Ladeinfrastruktur umsetzen: Die Praxis

E-Ladeinfrastruktur ist von konzessionierten Elektro-Fachbetrieben umzusetzen. Elektro-Installateur*innen sind daher oft die ersten Ansprechpartner für Nutzer*innen. Die Rolle der Hausverwaltungen in diesem Prozess sollte ausgeweitet werden. Ladestationen bis 3,7 kW Leistung sind meldepflichtig, Anlagen ab 3,7 kW bewilligungspflichtig. Netzbetreiber haben eine Anschlusspflicht. Die Prüfung der verfügbaren Anschlusskapazitäten ist häufig zeitaufwendig. Verbesserungen werden mit dem Roll-out von Smart Metern und dem neuen Elektrizitätswirtschaftsgesetz (ElWG) erwartet.

Förderungen für E-Mobilität

Es stehen in allen Ländern Förderungen für die Errichtung von E-Ladeinfrastruktur zur Verfügung, typischerweise im Rahmen der Sanierungsförderung. Die Unterschiede sind erheblich. Ergänzend stehen Bundesförderungen zur Verfügung. Gemeinschaftsanlagen mit Lastmanagement werden höher gefördert. 

>>> Bedrohung durch Unsicherheit in der Klimaförderung

Wohnrechtlicher Rahmen

Wenn es im Wohnungseigentum um die Inanspruchnahme allgemeiner Teile geht – und das ist bei E-Ladeinfrastruktur in Garagen und bei Stellplätzen der Fall – werden gesetzlich gemeinschaftliche gegenüber Einzelinteressen grundsätzlich bevorzugt. Für die Umsetzung gemeinschaftlicher Anlagen reichen einfache Mehrheiten. Die Anforderungen wurden mit der WEG-Novelle 2022 noch weiter erleichtert. Mit der sogenannten „Zustimmungsfiktion“ (§ 16 Abs 5 WEG) kann der/die einzelne Eigentümer*in einen Anschluss für „Langsamladen“ durchsetzen. Eine Bevorzugung gemeinschaftlicher Anlagen ist vorgesehen. 

Legistische Weiterentwicklung: Wohnrechtsmaterien gefragt

Das wohnungseigentumsrechtliche Recht auf Langsamladen war ein erster Schritt. Er reicht allerdings nicht aus, um den Ausbau von E-Ladeinfrastruktur in Wohnbauten ausreichend zu dynamisieren. Die Rahmenbedingungen für Gemeinschaftsanlagen sollten verbessert werden.
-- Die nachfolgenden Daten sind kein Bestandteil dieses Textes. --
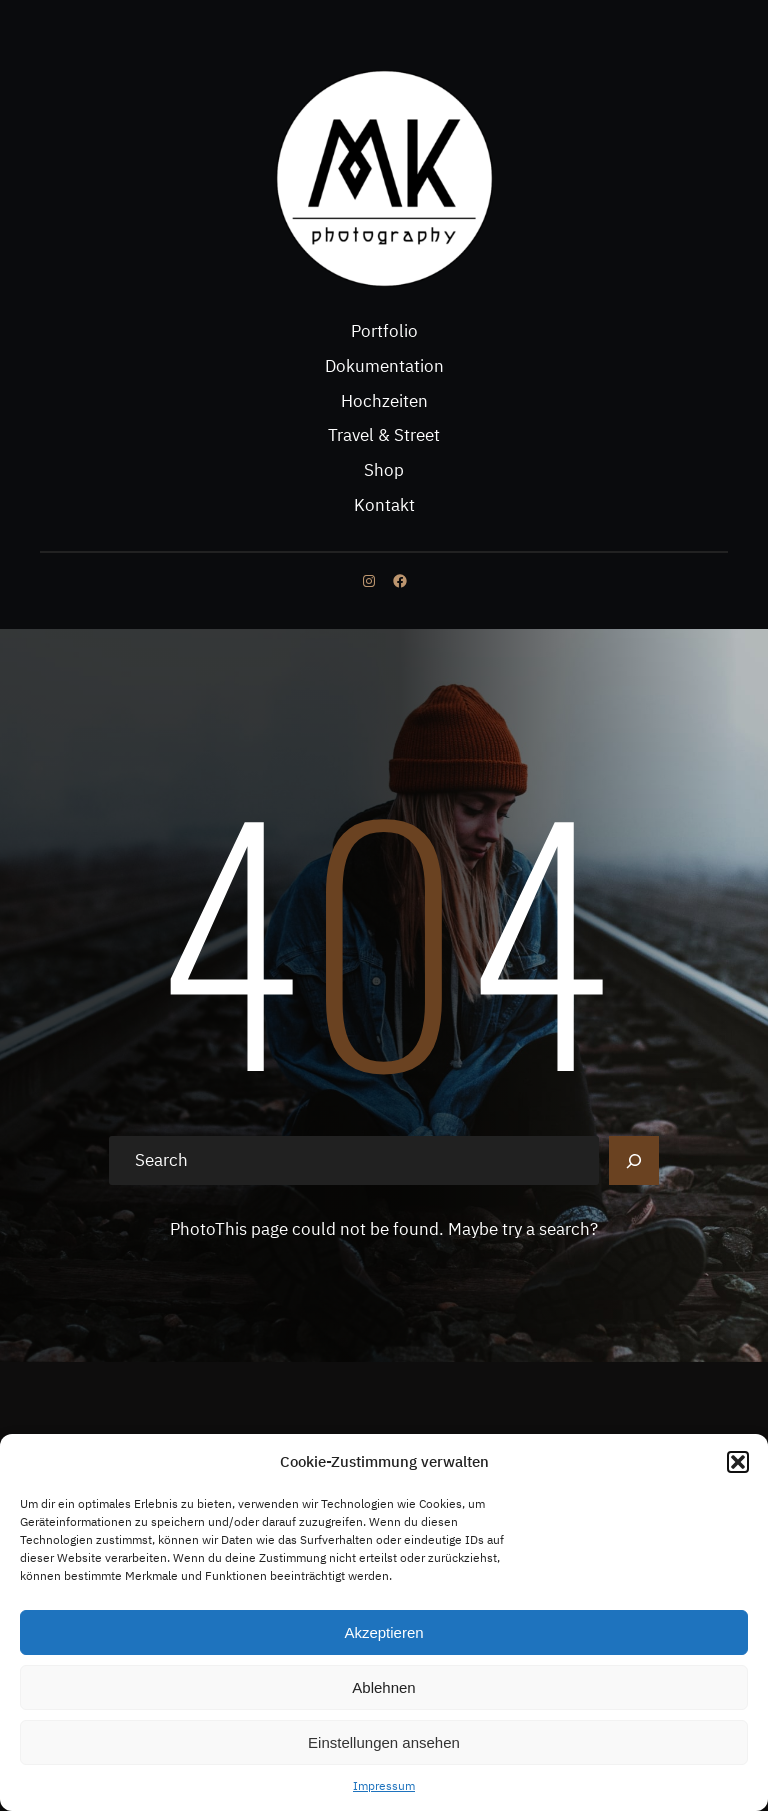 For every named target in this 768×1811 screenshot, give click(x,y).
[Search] (634, 1161)
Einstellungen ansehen (384, 1742)
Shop (384, 470)
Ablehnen (383, 1687)
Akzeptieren (383, 1632)
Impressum (384, 1785)
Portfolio (384, 331)
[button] (738, 1462)
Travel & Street (384, 435)
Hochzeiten (384, 401)
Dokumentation (384, 366)
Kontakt (384, 505) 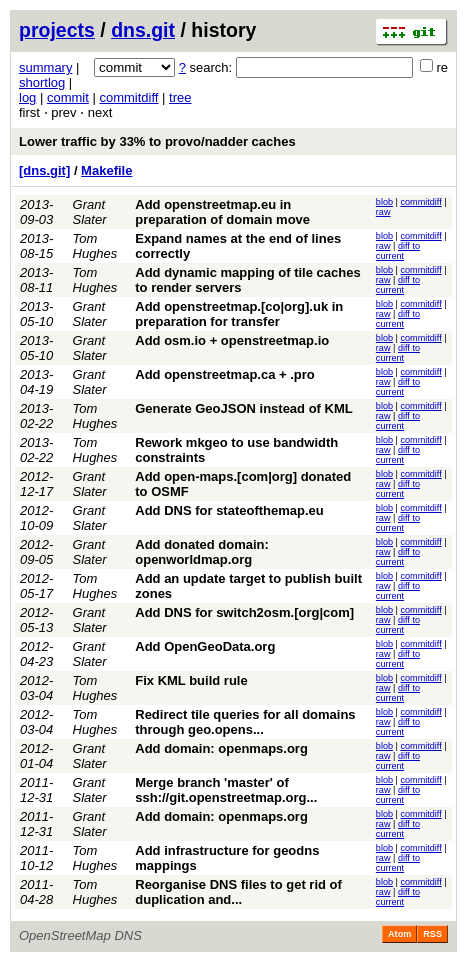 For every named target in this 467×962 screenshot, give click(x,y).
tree (180, 97)
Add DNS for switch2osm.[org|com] (244, 612)
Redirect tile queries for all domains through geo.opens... (245, 722)
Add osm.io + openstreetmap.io (232, 340)
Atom (399, 934)
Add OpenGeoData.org (205, 646)
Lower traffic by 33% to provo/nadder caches (157, 141)
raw (383, 212)
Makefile (106, 170)
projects (57, 30)
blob (384, 202)
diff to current (398, 251)
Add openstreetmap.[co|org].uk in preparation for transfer (239, 314)
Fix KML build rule (191, 680)
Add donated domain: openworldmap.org (202, 552)
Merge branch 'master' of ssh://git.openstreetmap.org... (226, 790)
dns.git (143, 30)
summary (45, 67)
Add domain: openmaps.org (221, 748)
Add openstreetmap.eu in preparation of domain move (222, 212)
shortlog (42, 82)
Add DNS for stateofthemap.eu (229, 510)
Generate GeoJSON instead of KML (243, 408)
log (27, 97)
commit (68, 97)
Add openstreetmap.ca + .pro (225, 374)
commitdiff (128, 97)
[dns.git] (44, 170)
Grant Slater (90, 212)
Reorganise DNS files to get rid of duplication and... (238, 892)
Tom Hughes (95, 246)
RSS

Es wird ein praktikables Umsetzungsmodell mit einer Zweiteilung in „Basis-“ bzw. „Ausbau-Infrastruktur“ vorgeschlagen:

  • Die „Basis-Infrastruktur“ umfasst all jene Maßnahmen einer Gemeinschaftsanlage, die untrennbar mit dem Gebäude verbunden sind, insbesondere Kabeltrassen, notwendige Durchbrüche bei Brandabschnitten sowie die räumliche Vorsorge für Anlagen-Hardware und sollte alle Garagen- bzw. Stellplätze umfassen. Angesichts der moderaten Kosten, des Nutzens für die gesamte Wohnungseigentümergemeinschaft und der damit verbundenen Wertsteigerung der Immobilie sollte sie von allen Eigentümer*innen bezahlt werden, vorzugsweise aus der Rücklage
  • Die „Ausbau-Infrastruktur“ sollte demgegenüber als Gemeinschaftsanlage mit Lastmanagement von den konkreten Nutzer*innen bezahlt werden. Sie umfasst die gesamte sonstige Hardware, Verkabelung, Wallboxen und die allfällig nötige Ausweitung der Leistungskapazitäten des Hausanschlusses und damit den größeren Teil der Investition. Für die Forcierung dieser Zweiteilung sollten zielgerichtet Förderungen eingesetzt werden. 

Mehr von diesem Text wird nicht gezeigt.